Changing precipitation patterns, rising ocean temperatures and extreme weather events are contributing to severe malnutrition in the developing world. Malnutrition leads to a variety of health complications: heart disease, cancer, diabetes, and impaired growth.
And in more developed countries, food shortages caused by climate change will cause food prices to soar, as we are already seeing.
People will only be able to cope by turning to nutrient-poor food sources to fill empty stomachs, which could lead to obesity and micronutrient malnutrition.
2. Mental health
Physical health isn’t the only way we’re impacted by climate change though. Following global disasters like wildfires, floods, or hurricanes, mental health problems are only getting worse.
Take Hurricane Katrina in 2005, one of the worst disasters in American history. It was found that at least 90 per cent of the 8,000 patients treated in the aftermath of Katrina suffered with long-term anxiety following the storm.

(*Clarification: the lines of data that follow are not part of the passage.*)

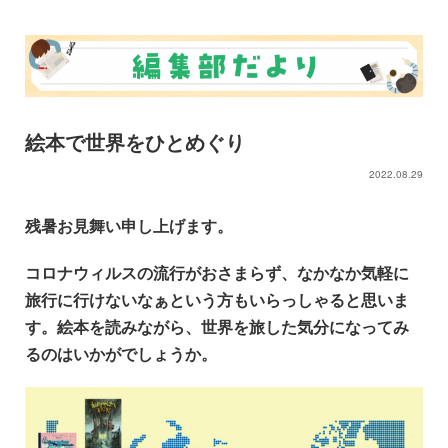
絵本で世界をひとめぐり
2022.08.29
残暑お見舞い申し上げます。
コロナウィルスの流行がおさまらず、なかなか気軽に
旅行に行けないなぁという方もいらっしゃると思いま
す。絵本を読みながら、世界を旅した気分になってみ
るのはいかがでしょうか。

If someone experiences food insecurity, the loss of all their possessions and the deaths of people they love – they will no doubt suffer in coming years from the trauma they endured, potentially causing post-traumatic stress disorder (PTSD) or even suicide.
Eco-anxiety is also on the rise, especially among young people who feel daunted by the prospects of their future world.

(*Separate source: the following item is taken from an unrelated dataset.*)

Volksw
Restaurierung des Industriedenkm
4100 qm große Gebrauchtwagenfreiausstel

A global study published in 2021 found that 60 per cent of 10,000 young people from countries all over the world feel very or extremely worried about climate change. 56 per cent said they thought humanity was doomed.
“They felt like their future couldn’t be positive, but there is nothing they could do about it,” Steve Simpson, Professor of Marine Biology and Global Change at the University of Bristol, told Euronews Green.
“They could only sense a declining state of the planet, but felt powerless to have influence.
1. Microplastics found in our bodies
It isn’t just climate change that harms our health, it’s the disregard for the wellness of our planet, seen clearly in our overuse of (and reliance on) plastics.
Microplastics, extremely small pieces of plastic debris found in the environment, are being found in the human body. In March, they were found in human blood for the first time – we’re talking plastic used to make drinking bottles, packaging and shopping bags. There is fear among scientists that these nanoparticles reach all the way to our organs through the bloodstream.
Babies have been found to have 15 times more microplastics in their faeces than adults, research finds, most probably ingested from plastic dummies and microplastics in carpets.
There is ongoing research as to what the effects of microplastics are on human health.
How can we take action?
As we become more and more aware of the impact climate change has on our health, there is hope that action will be taken to change the future.
The Paris Agreement holds countries to account to limit global warming to below 2 degrees Celsius. Scientists and activists are offering solutions to mitigate risks. Governments are being challenged to act, and quickly. There is hope.
But without urgent action, human health will continue to be adversely affected by climate change and the fate of future generations looks grim.